## Task statement
Pictures excluded, copy all of the data below exactly.

[Opening Material shown section]

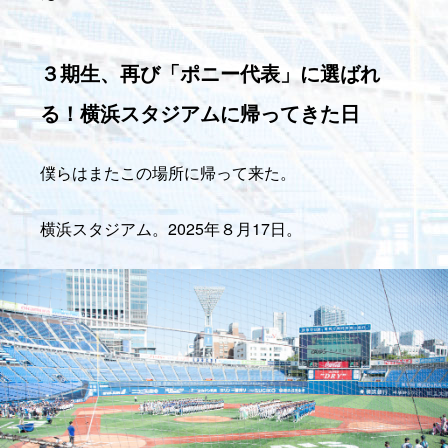
３期生、再び「ポニー代表」に選ばれ
る！横浜スタジアムに帰ってきた日
僕らはまたこの場所に帰って来た。
横浜スタジアム。2025年８月17日。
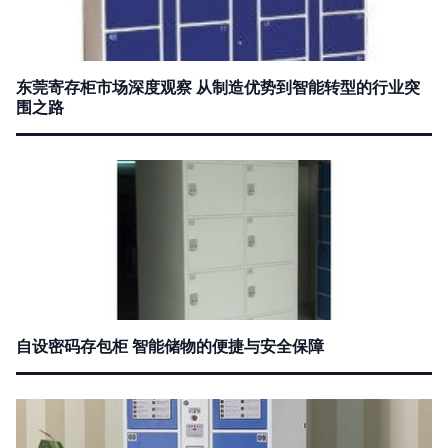
东莞寄存柜市场深度观察 从制造优势到智能转型的行业突
围之路
自设密码存包柜 智能储物的便捷与安全保障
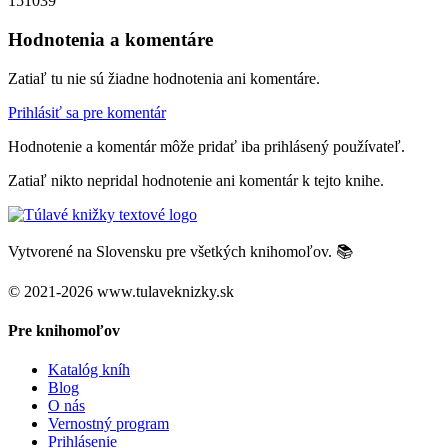
151039
Hodnotenia a komentáre
Zatiaľ tu nie sú žiadne hodnotenia ani komentáre.
Prihlásiť sa pre komentár
Hodnotenie a komentár môže pridať iba prihlásený používateľ.
Zatiaľ nikto nepridal hodnotenie ani komentár k tejto knihe.
Vytvorené na Slovensku pre všetkých knihomoľov. 📚
© 2021-2026 www.tulaveknizky.sk
Pre knihomoľov
Katalóg kníh
Blog
O nás
Vernostný program
Prihlásenie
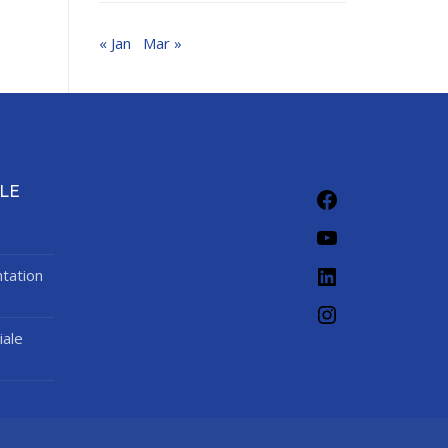
« Jan
Mar »
Facebook
LE
YouTube
LinkedIn
tation
Instagram
iale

[Closing Material shown section]

## Task output
３期生、再び「ポニー代表」に選ばれ
る！横浜スタジアムに帰ってきた日
僕らはまたこの場所に帰って来た。
横浜スタジアム。2025年８月17日。
东莞寄存柜市场深度观察 从制造优势到智能转型的行业突
围之路
自设密码存包柜 智能储物的便捷与安全保障
151039
Hodnotenia a komentáre
Zatiaľ tu nie sú žiadne hodnotenia ani komentáre.
Prihlásiť sa pre komentár
Hodnotenie a komentár môže pridať iba prihlásený používateľ.
Zatiaľ nikto nepridal hodnotenie ani komentár k tejto knihe.
Vytvorené na Slovensku pre všetkých knihomoľov. 📚
© 2021-2026 www.tulaveknizky.sk
Pre knihomoľov
Katalóg kníh
Blog
O nás
Vernostný program
Prihlásenie
« Jan
Mar »
Facebook
LE
YouTube
LinkedIn
tation
Instagram
iale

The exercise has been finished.